====== Material to process ======
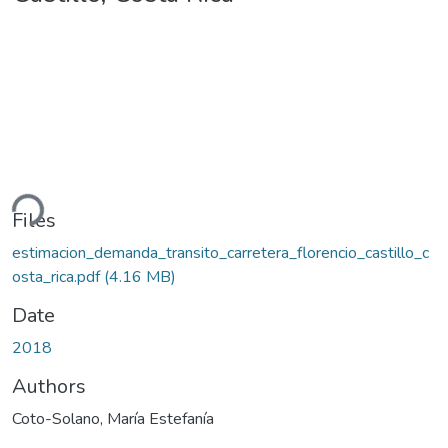
ding...
Files
estimacion_demanda_transito_carretera_florencio_castillo_c
osta_rica.pdf
(4.16 MB)
Date
2018
Authors
Coto-Solano, María Estefanía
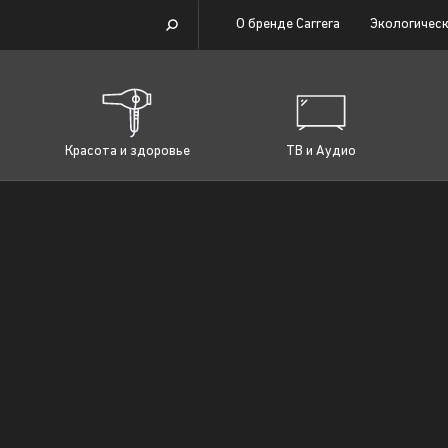
О бренде Carrera
Экологическ
Красота и здоровье
ТВ и Аудио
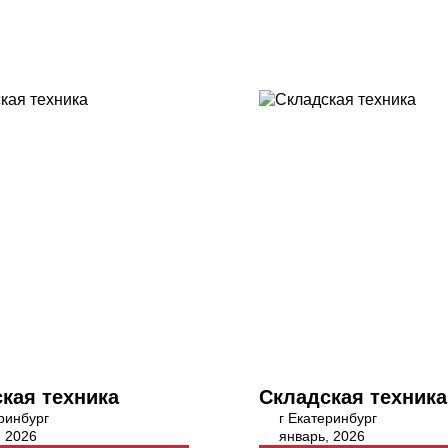
кая техника
Складская техника
ринбург
г Екатеринбург
, 2026
январь, 2026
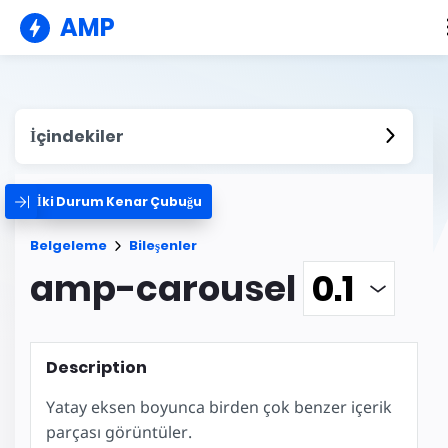
AMP
İçindekiler
İki Durum Kenar Çubuğu
Belgeleme
Bileşenler
amp-carousel
Description
Yatay eksen boyunca birden çok benzer içerik
parçası görüntüler.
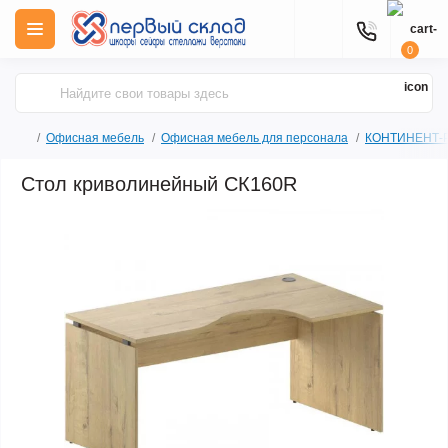
0
Офисная мебель
Офисная мебель для персонала
КОНТИНЕНТ-
Стол криволинейный СК160R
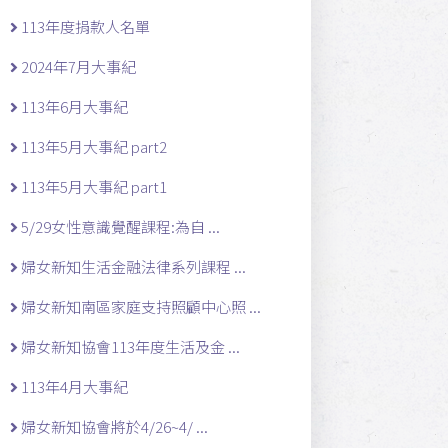
113年度捐款人名單
2024年7月大事紀
113年6月大事紀
113年5月大事紀 part2
113年5月大事紀 part1
5/29女性意識覺醒課程:為自 ...
婦女新知生活金融法律系列課程 ...
婦女新知南區家庭支持照顧中心照 ...
婦女新知協會113年度生活及金 ...
113年4月大事紀
婦女新知協會將於4/26~4/ ...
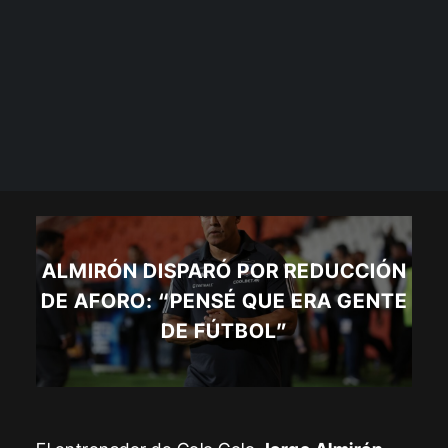
ALMIRÓN DISPARÓ POR REDUCCIÓN
DE AFORO: “PENSÉ QUE ERA GENTE
DE FÚTBOL”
======
Beginning with the first line of the records, write out every line up to and including the one with "Yatay eksen boyunca birden çok benzer içerik", exactly, and omit all pictures.

ding...
Files
estimacion_demanda_transito_carretera_florencio_castillo_c
osta_rica.pdf
(4.16 MB)
Date
2018
Authors
Coto-Solano, María Estefanía
О бренде Carrera
Экологическ
Красота и здоровье
ТВ и Аудио
кая техника
Складская техника
ринбург
г Екатеринбург
, 2026
январь, 2026
AMP
İçindekiler
İki Durum Kenar Çubuğu
Belgeleme
Bileşenler
amp-carousel
Description
Yatay eksen boyunca birden çok benzer içerik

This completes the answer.